What is needed: Needed from the data below: every line from the one with "समाधान कारक !" up to and including the one with "ज्योतिषरत्न,इतिहासकार,संवैधानिक शोधकर्ता", repeated exactly and with nothing else.

Data section:
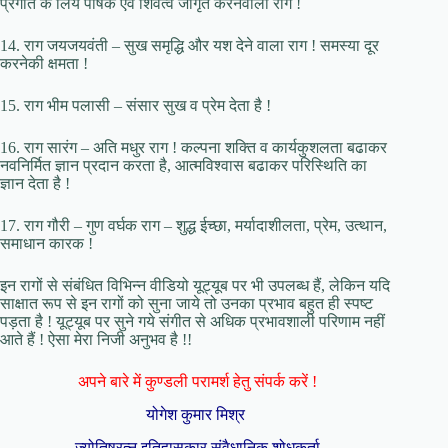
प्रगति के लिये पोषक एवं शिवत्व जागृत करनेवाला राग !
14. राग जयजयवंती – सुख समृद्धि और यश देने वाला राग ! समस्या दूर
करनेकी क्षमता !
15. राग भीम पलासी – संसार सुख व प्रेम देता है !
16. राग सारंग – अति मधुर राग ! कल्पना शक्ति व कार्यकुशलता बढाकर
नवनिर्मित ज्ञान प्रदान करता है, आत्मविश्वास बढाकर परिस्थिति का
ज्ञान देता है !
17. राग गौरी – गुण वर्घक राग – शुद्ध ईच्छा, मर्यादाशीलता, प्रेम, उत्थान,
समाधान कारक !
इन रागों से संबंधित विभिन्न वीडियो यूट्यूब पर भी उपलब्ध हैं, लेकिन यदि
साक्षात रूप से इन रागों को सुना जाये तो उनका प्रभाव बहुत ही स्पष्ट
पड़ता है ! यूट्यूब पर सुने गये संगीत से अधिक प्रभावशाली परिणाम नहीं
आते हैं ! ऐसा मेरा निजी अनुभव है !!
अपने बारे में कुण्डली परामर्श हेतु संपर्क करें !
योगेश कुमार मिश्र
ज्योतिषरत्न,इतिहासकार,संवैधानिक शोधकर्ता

--

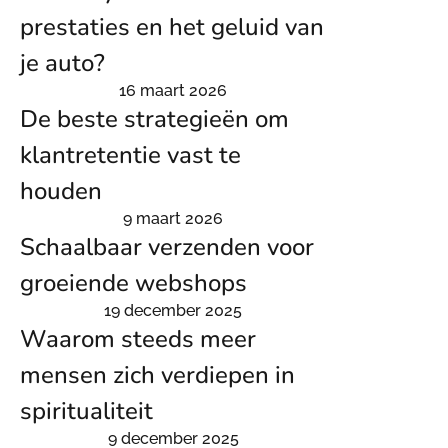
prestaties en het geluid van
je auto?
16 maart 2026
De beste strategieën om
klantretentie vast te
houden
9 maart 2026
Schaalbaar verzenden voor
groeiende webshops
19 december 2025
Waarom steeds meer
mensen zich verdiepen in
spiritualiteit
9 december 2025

Reply:
समाधान कारक !
इन रागों से संबंधित विभिन्न वीडियो यूट्यूब पर भी उपलब्ध हैं, लेकिन यदि
साक्षात रूप से इन रागों को सुना जाये तो उनका प्रभाव बहुत ही स्पष्ट
पड़ता है ! यूट्यूब पर सुने गये संगीत से अधिक प्रभावशाली परिणाम नहीं
आते हैं ! ऐसा मेरा निजी अनुभव है !!
अपने बारे में कुण्डली परामर्श हेतु संपर्क करें !
योगेश कुमार मिश्र
ज्योतिषरत्न,इतिहासकार,संवैधानिक शोधकर्ता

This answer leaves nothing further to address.